3. The preparation method according to claim 2, wherein: The total metal concentration in the mixed salt solution described in step (1) is 0.3~1.5 mol / L, the concentration of the complex solution is 0.1~0.5 mol / L, and the concentration of the NaOH solution is 0.5~2.0 mol / L.
4. The preparation method according to claim 2, wherein: In step (1), the molar ratio of A to M is 0.005~0.2, the molar ratio of B to L is 0.01~0.3, and the molar ratio of A to B is 0.02~2.
0.
5. The preparation method according to claim 2, wherein: The mass-volume concentration of the intercalated hydrotalcite precursor in step (2) in the aqueous solution is 10~50 g / L, and the concentration of the NaBH4 aqueous solution is 0.1~0.5 mol / L.

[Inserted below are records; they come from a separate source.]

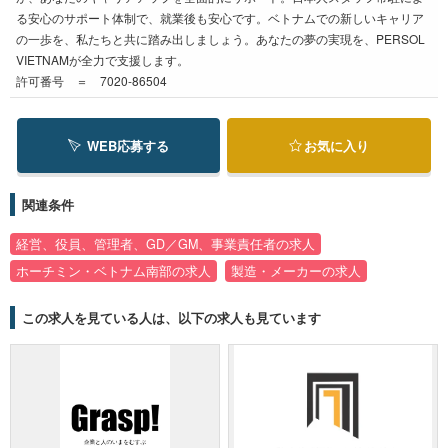
る安心のサポート体制で、就業後も安心です。ベトナムでの新しいキャリア
の一歩を、私たちと共に踏み出しましょう。あなたの夢の実現を、PERSOL
VIETNAMが全力で支援します。
許可番号 ＝ 7020-86504
WEB応募する
お気に入り
関連条件
経営、役員、管理者、GD／GM、事業責任者の求人
ホーチミン・ベトナム南部の求人
製造・メーカーの求人
この求人を見ている人は、以下の求人も見ています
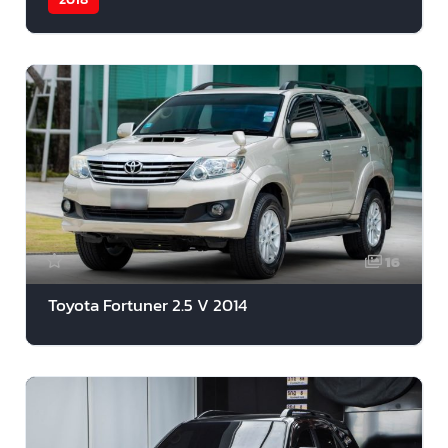
16
Toyota Fortuner 2.5 V 2014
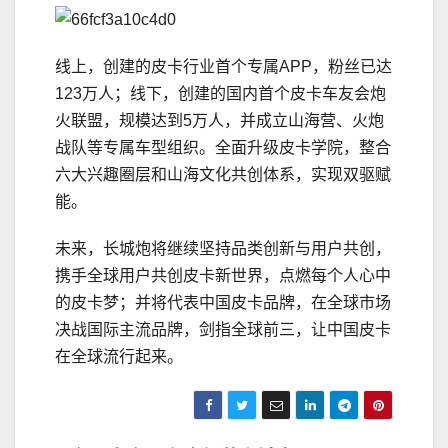
线上，创建的皮卡行业首个专属APP，粉丝已达
123万人；线下，创建的国内首个皮卡车友会炮
火联盟，规模达到5万人，并成立山海营、火炮
战队等专属车型组织。全面升级皮卡学院，整合
六大兴趣圈层和山海文化共创体系，实现双驱赋
能。
未来，长城炮将继续坚持品类创新与用户共创，
携手全球用户共创皮卡新世界，点燃每个人心中
的皮卡梦；并将代表中国皮卡品牌，在全球市场
决战国际主流品牌，剑指全球前三，让中国皮卡
在全球流行起来。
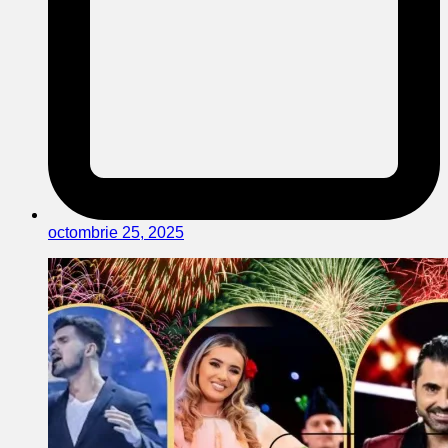
octombrie 25, 2025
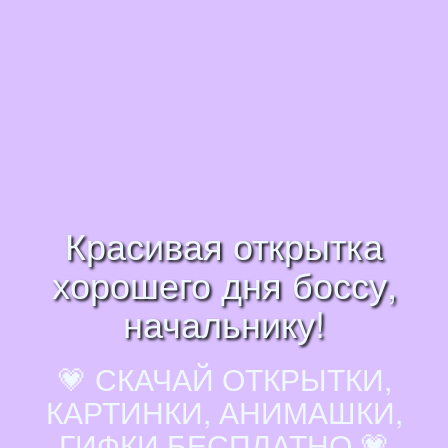
Красивая открытка
хорошего дня боссу,
начальнику!
💗 СКАЧАЙ ОТКРЫТКИ,
КАРТИНКИ, АНИМАШКИ,
ГИФКИ БЕСПЛАТНО 💗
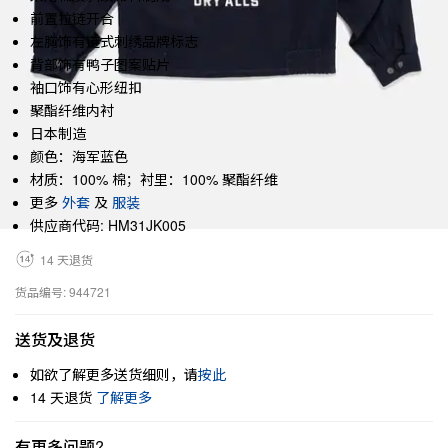
前置拉链开合
左胸饰有链式刺绣品牌标志
背部饰有鸭子图案贴片
袖口饰有心形纽扣
聚酯纤维内衬
日本制造
颜色：海军蓝色
材质：100% 棉；衬里：100% 聚酯纤维
更多
外套
及
服装
供应商代码: HM31JK005
14 天退货
货品编号: 944721
送货及退货
如欲了解更多送货细则，请
按此
14 天退货
了解更多
有更多问题?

6. The preparation method according to claim 2, wherein: The molar ratio of NaBH4 to (A+B) in step (2) is 2~20.
7. A nano-palladium-copper layered column catalyst of intercalated hydrotalcite prepared by any of the preparation methods described in claims 2-6.
8. The application of a nano-palladium-copper layered column catalyst of intercalated hydrotalcite as described in claim 1 or 7 in visible light-catalyzed Suzuki coupling reaction.